Clash of the Ardennes is a well-thought-out game that deserves special attention if you like the puzzle genre or blocking abstract game. Each part will put your senses and your capacity for anticipation and reflection to the test. The wood version is a big bonus (pay attention to the delivery date) undeniably. I admit that without this version, I'm not sure that I would have enjoyed it as much. But even if it's not necessarily my style of play, I enjoyed playing and replaying it. Easy to play, explain and carry, for those who like the genre go for it! You will find your pleasure.
Barry's First Impressions :
This is an original idea for an abstract game. The theme carries it in part, as technically it is getting from one side to the other, which is reminiscent of the other abstract game Quoridor. Simple in its idea and and elegant in the mechanisms of simply placing pieces in front of pieces but also having your opponent go head-to-head against you . Tie in the visual aspect of each piece being a different size plus each piece being part of a rock scissors paper system and you have some interesting combinations. Added to that are some unique pieces that can change up the game and immensely.

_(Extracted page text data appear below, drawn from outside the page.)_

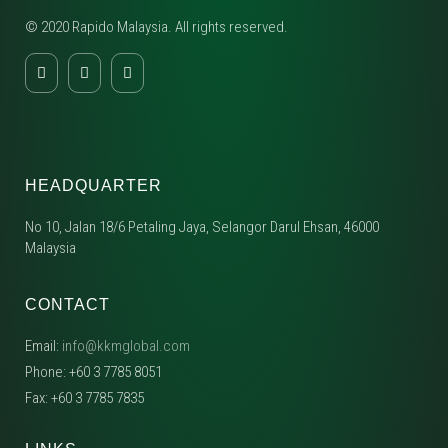
© 2020 Rapido Malaysia. All rights reserved.
HEADQUARTER
No 10, Jalan 18/6 Petaling Jaya, Selangor Darul Ehsan, 46000
Malaysia
CONTACT
Email:
info@kkmglobal.com
Phone: +60 3 7785 8051
Fax: +60 3 7785 7835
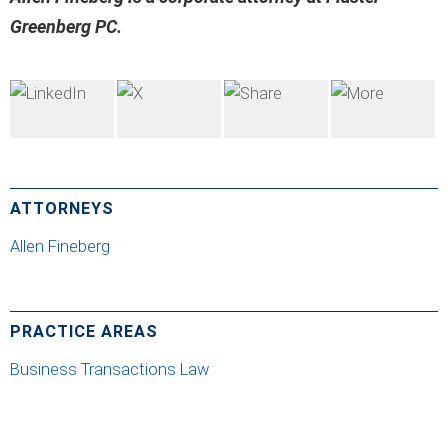
Greenberg PC.
ATTORNEYS
Allen Fineberg
PRACTICE AREAS
Business Transactions Law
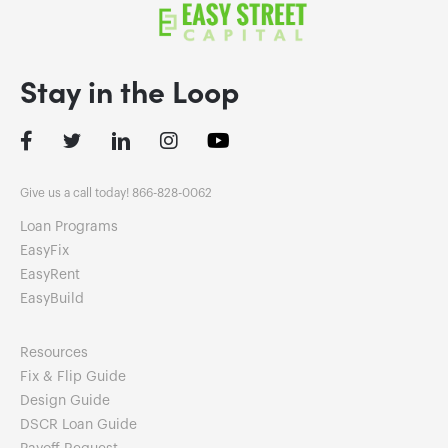
Stay in the Loop
Facebook
Twitter
LinkedIn
Instagram
Give us a call today! 866-828-0062
Loan Programs
EasyFix
EasyRent
EasyBuild
Resources
Fix & Flip Guide
Design Guide
DSCR Loan Guide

Although it does fall into the same trappings as other games of this ilk. Which is the stalemate scenario. Weather is a lot of to and fro, while competing for that final road. This is unless you're playing against an inexperienced player. This is a perfectly designed two player abstract game, which will please anyone in terms of its mechanisms. And also in terms of aesthetics, this could be a wonderful item to have on your coffee table.